If a line in the data holds the string "arbitrage", list it.

+++ Records supplied

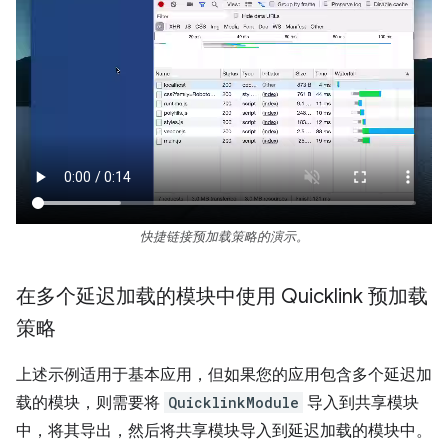
快捷链接预加载策略的演示。
在多个延迟加载的模块中使用 Quicklink 预加载
策略
上述示例适用于基本应用，但如果您的应用包含多个延迟加
载的模块，则需要将
QuicklinkModule
导入到共享模块
中，将其导出，然后将共享模块导入到延迟加载的模块中。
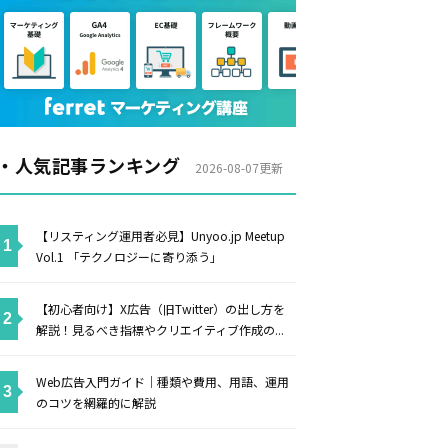
・人気記事ランキング
2026-08-07更新
【リスティング運用者必見】Unyoo.jp Meetup
Vol.1 「テクノロジーに寄り添う」
【初心者向け】X広告（旧Twitter）の出し方を
解説！見るべき指標やクリエイティブ作成の...
Web広告入門ガイド｜種類や費用、用語、運用
のコツを網羅的に解説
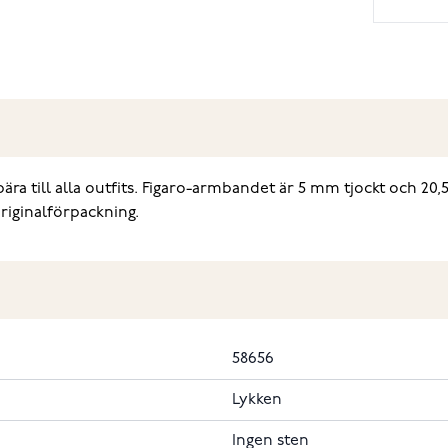
ära till alla outfits. Figaro-armbandet är 5 mm tjockt och 20,5
originalförpackning.
58656
Lykken
Ingen sten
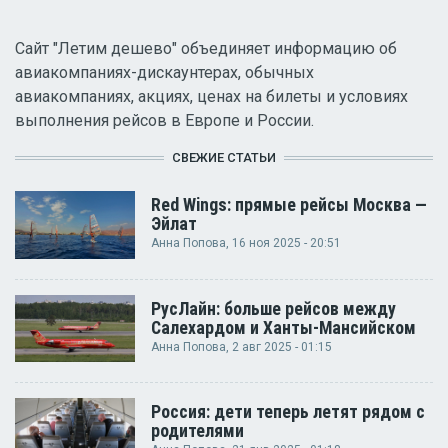
Сайт "Летим дешево" объединяет информацию об
авиакомпаниях-дискаунтерах, обычных
авиакомпаниях, акциях, ценах на билеты и условиях
выполнения рейсов в Европе и России.
СВЕЖИЕ СТАТЬИ
Red Wings: прямые рейсы Москва —
Эйлат
Анна Попова
, 16 ноя 2025 - 20:51
РусЛайн: больше рейсов между
Салехардом и Ханты-Мансийском
Анна Попова
, 2 авг 2025 - 01:15
Россия: дети теперь летят рядом с
родителями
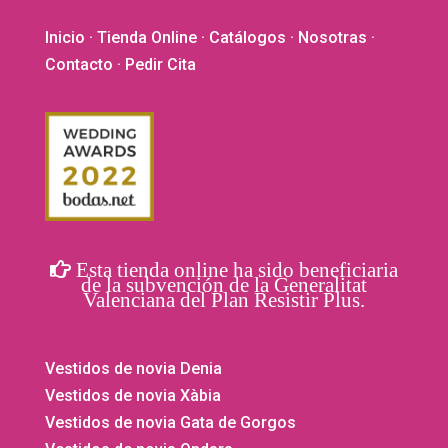
Inicio
·
Tienda Online
·
Catálogos
·
Nosotras
·
Contacto
· Pedir Cita
Esta tienda online ha sido beneficiaria
de la subvención de la Generalitat
Valenciana del Plan Resistir Plus.
Vestidos de novia Denia
Vestidos de novia Xàbia
Vestidos de novia Gata de Gorgos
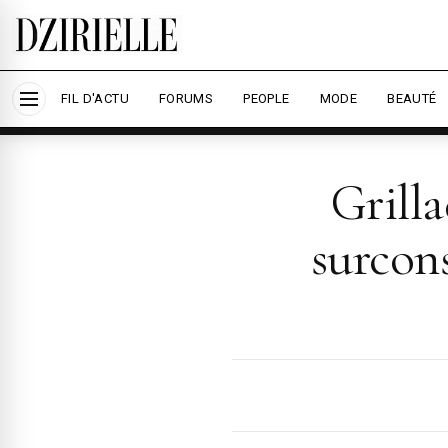
Nous utilisons des cookies pour améliorer votre
savoir plus
Accepter tout
Per
FIL D'ACTU
FORUMS
PEOPLE
MODE
BEAUTÉ
Grilla
surcon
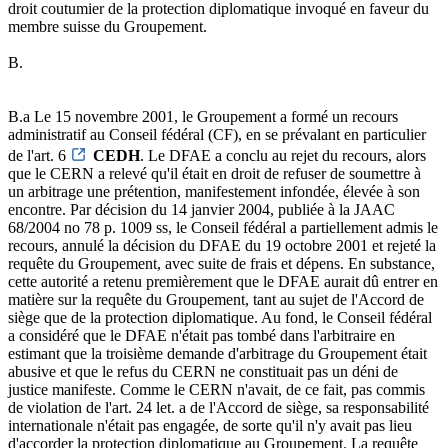
droit coutumier de la protection diplomatique invoqué en faveur du
membre suisse du Groupement.
B.
B.a Le 15 novembre 2001, le Groupement a formé un recours
administratif au Conseil fédéral (CF), en se prévalant en particulier
de l'art. 6
CEDH
. Le DFAE a conclu au rejet du recours, alors
que le CERN a relevé qu'il était en droit de refuser de soumettre à
un arbitrage une prétention, manifestement infondée, élevée à son
encontre. Par décision du 14 janvier 2004, publiée à la JAAC
68/2004 no 78 p. 1009 ss, le Conseil fédéral a partiellement admis le
recours, annulé la décision du DFAE du 19 octobre 2001 et rejeté la
requête du Groupement, avec suite de frais et dépens. En substance,
cette autorité a retenu premièrement que le DFAE aurait dû entrer en
matière sur la requête du Groupement, tant au sujet de l'Accord de
siège que de la protection diplomatique. Au fond, le Conseil fédéral
a considéré que le DFAE n'était pas tombé dans l'arbitraire en
estimant que la troisième demande d'arbitrage du Groupement était
abusive et que le refus du CERN ne constituait pas un déni de
justice manifeste. Comme le CERN n'avait, de ce fait, pas commis
de violation de l'art. 24 let. a de l'Accord de siège, sa responsabilité
internationale n'était pas engagée, de sorte qu'il n'y avait pas lieu
d'accorder la protection diplomatique au Groupement. La requête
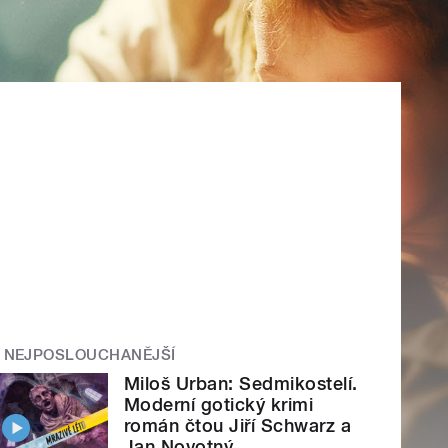
NEJPOSLOUCHANĚJŠÍ
Miloš Urban: Sedmikostelí.
Moderní gotický krimi
román čtou Jiří Schwarz a
Jan Novotný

++++++

Answer to this problem -
un arbitrage une prétention, manifestement infondée, élevée à son
estimant que la troisième demande d'arbitrage du Groupement était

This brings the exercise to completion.